So essentially, if you have 10 million job postings, you end up with 2.5 million job titles which are unique strings. It's very noisy. Why? Because there are ads. And so often you find content that does not describe the occupation. You find things like location, company name, employment type, but you find things also like advertising jargon– needed, wanted, grand opening. And sometimes you find extremely useful information like administrative jargon, like a reference ID on the job posting. So the first thing that a Jobs API does is clean up the mess. And then we standardize the remaining content. So if you have acronyms, abbreviations, we also do contextual disambiguation. And finally, also, we extract the skills and specialties from the job postings and add that to the title. At this point in time, we built high-dimensional vector representations of those titles. The dimension of the vector is essentially the terms and expressions that we have gathered from the titles and the skills extracted from millions of job postings across hundreds of thousands of career websites.

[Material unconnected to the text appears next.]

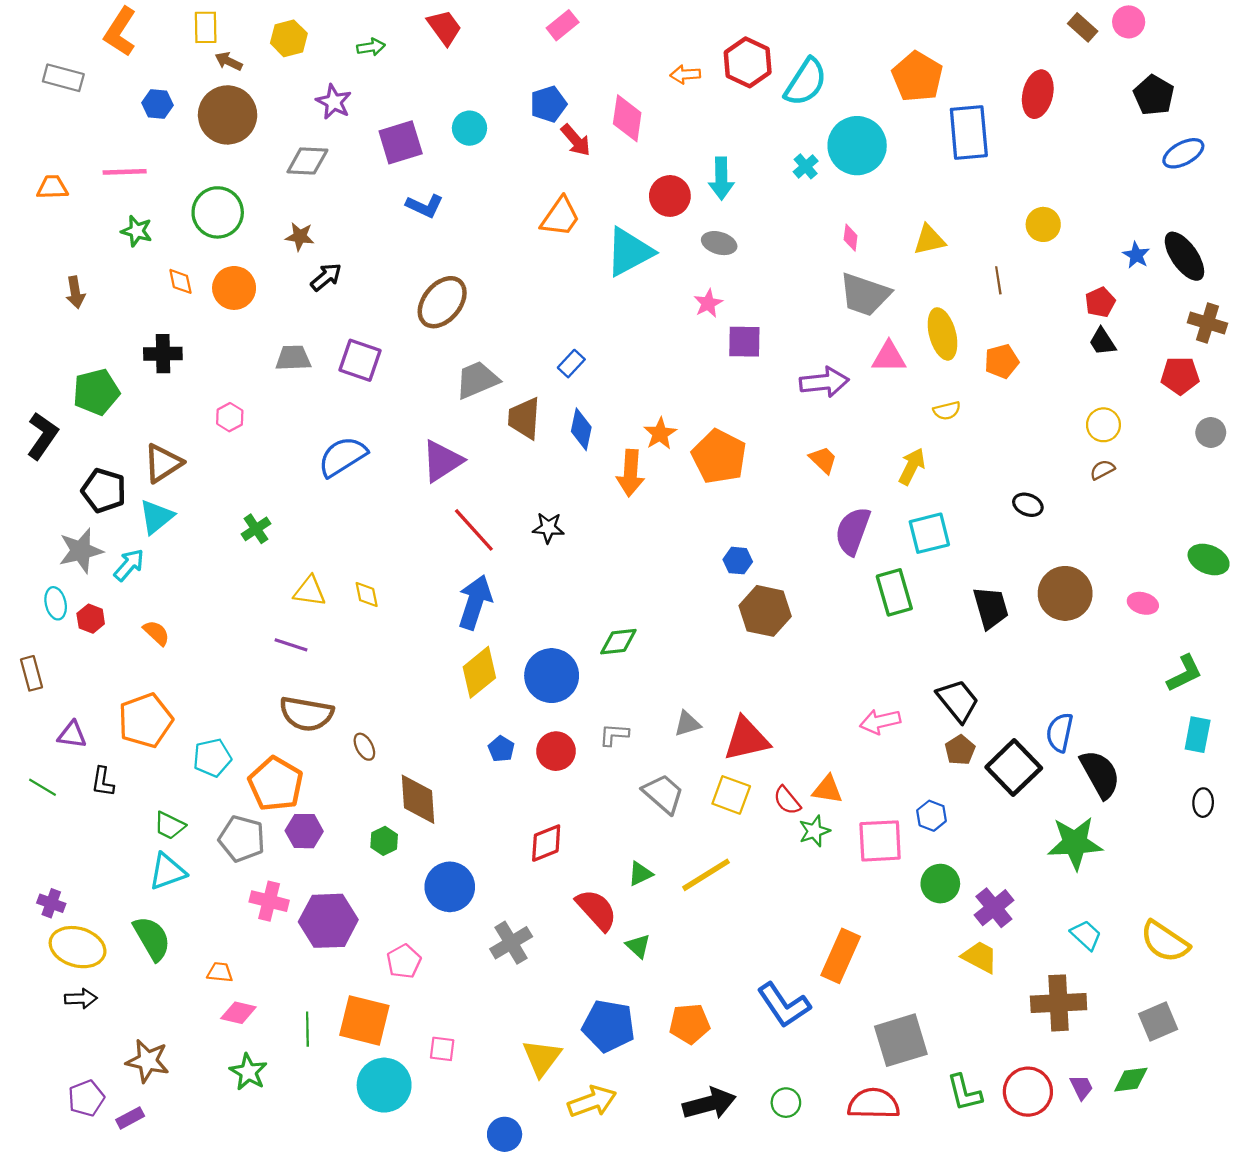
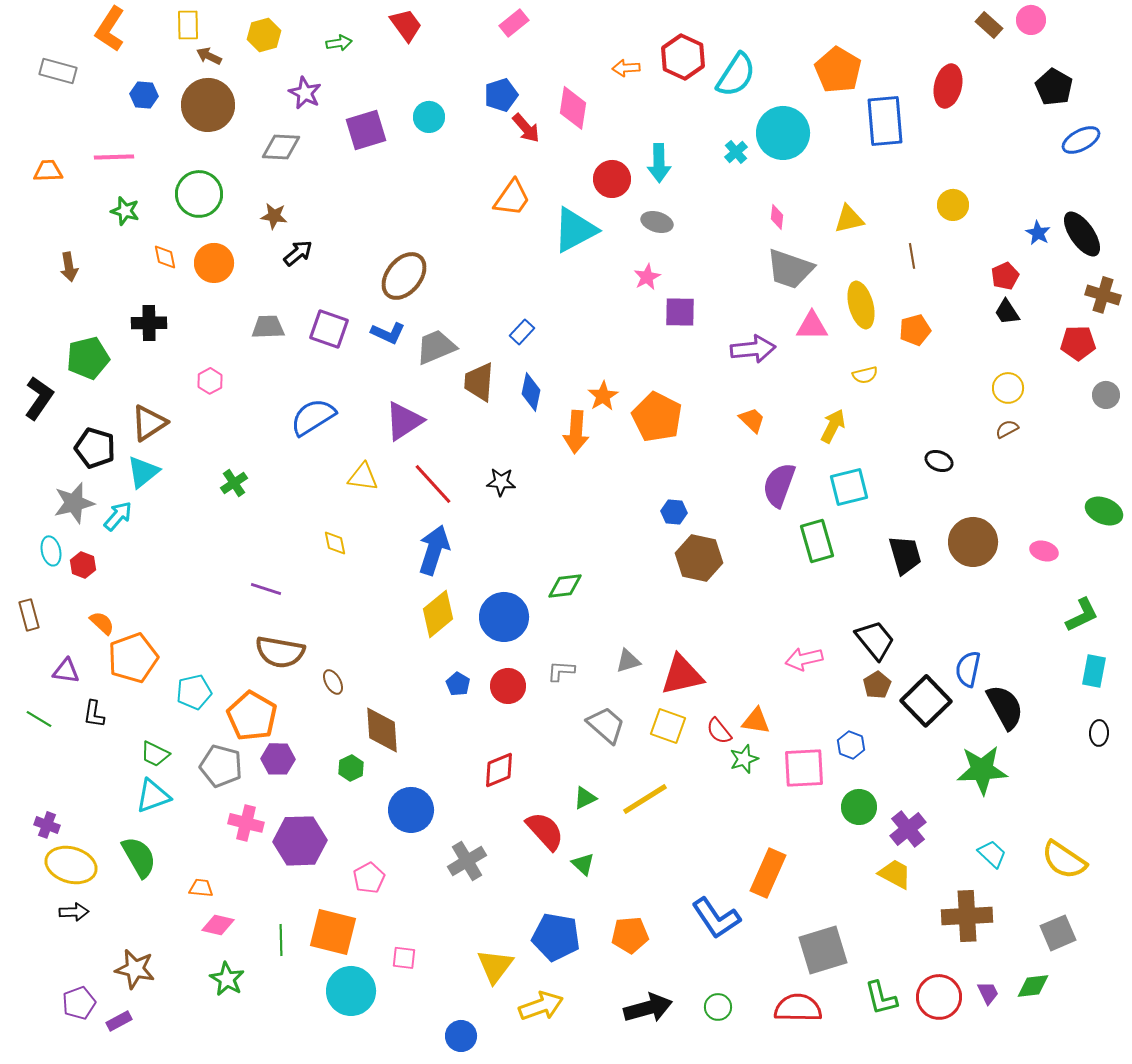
blue L-shape: (425, 206) -> (388, 333), moved
yellow triangle: (310, 591) -> (363, 477), moved
orange semicircle: (156, 633) -> (102, 623), moved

So now we can use machine learning. At this point in time, we built a classifier. It's an ensemble classifier that is a collection of natural-language-based processing classifiers and the neural nets. And the classifier will attempt at mapping the statement that you are feeding it– so this title string– into zero, one, or more occupations in our title data model. Why zero, you ask? I'm glad you asked. Well, Princess of Darkness– it's a title we have seen. And I use that all the time, so not literal. No, Princess of Darkness. So unless you have some extra information that you have extracted from a job posting, like skills, we must be able to say, I have no clue what to do with that. On the other hand, very often, especially on the query side, especially also with the blue collars and those skills, you don't find very specific titles. Titles tend to be pretty vague. So you must be able– like retail sales or team members or I want to work in warehousing. You must be able to map the query or the titles to not a single node into the ontology but to a multitude of them.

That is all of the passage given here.